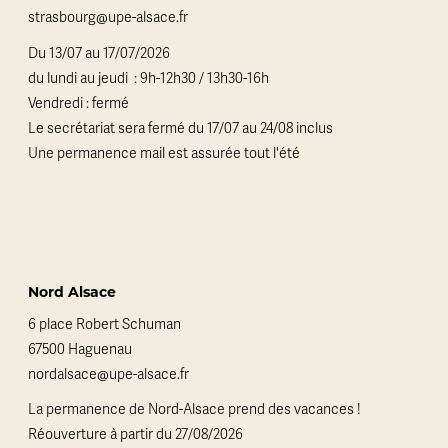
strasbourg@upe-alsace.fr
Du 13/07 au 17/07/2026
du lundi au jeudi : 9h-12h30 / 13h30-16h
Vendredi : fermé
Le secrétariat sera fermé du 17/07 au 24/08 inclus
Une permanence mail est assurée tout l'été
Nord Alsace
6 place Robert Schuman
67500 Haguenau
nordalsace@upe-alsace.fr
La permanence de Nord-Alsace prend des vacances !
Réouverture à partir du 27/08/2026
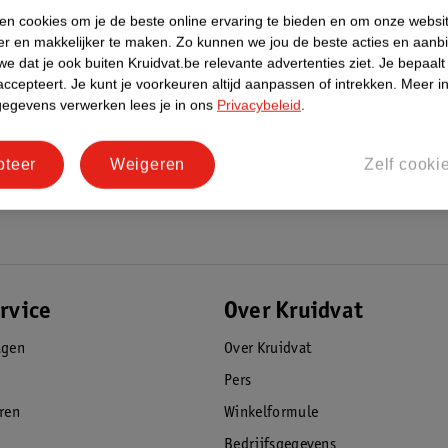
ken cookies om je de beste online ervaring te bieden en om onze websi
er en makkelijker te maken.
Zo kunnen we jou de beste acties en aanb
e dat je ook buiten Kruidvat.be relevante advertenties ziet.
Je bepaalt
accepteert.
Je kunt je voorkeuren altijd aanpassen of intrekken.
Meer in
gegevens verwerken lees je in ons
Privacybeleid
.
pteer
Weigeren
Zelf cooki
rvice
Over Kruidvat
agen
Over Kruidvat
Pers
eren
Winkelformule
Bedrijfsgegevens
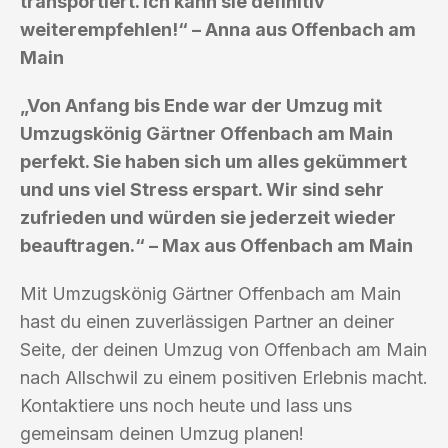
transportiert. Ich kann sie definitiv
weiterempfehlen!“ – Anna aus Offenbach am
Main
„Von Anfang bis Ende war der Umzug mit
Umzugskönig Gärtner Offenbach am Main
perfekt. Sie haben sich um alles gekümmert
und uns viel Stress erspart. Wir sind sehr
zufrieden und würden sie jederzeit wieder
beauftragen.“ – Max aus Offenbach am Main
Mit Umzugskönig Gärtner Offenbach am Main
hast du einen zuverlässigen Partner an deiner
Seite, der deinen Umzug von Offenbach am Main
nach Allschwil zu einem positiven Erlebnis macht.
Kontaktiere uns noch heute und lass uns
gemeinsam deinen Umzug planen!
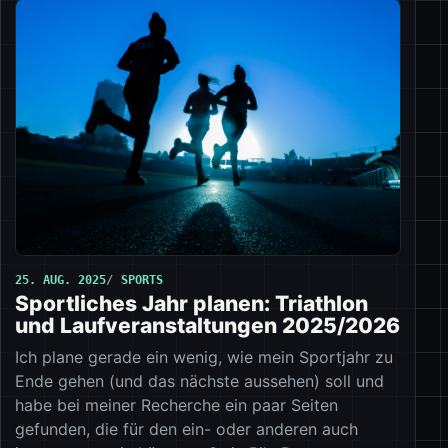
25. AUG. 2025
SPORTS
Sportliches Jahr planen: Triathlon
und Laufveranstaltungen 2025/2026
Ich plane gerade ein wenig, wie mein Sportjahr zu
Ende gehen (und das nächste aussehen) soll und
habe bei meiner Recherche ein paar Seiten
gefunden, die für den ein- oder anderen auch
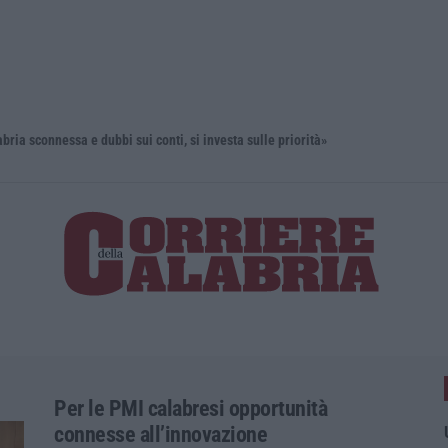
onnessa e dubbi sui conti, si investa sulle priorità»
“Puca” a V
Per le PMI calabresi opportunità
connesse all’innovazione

= = = =

# Assignment:
Only the number is wanted: how many lines of the material above include the word "deinen"?

# Answer area:
2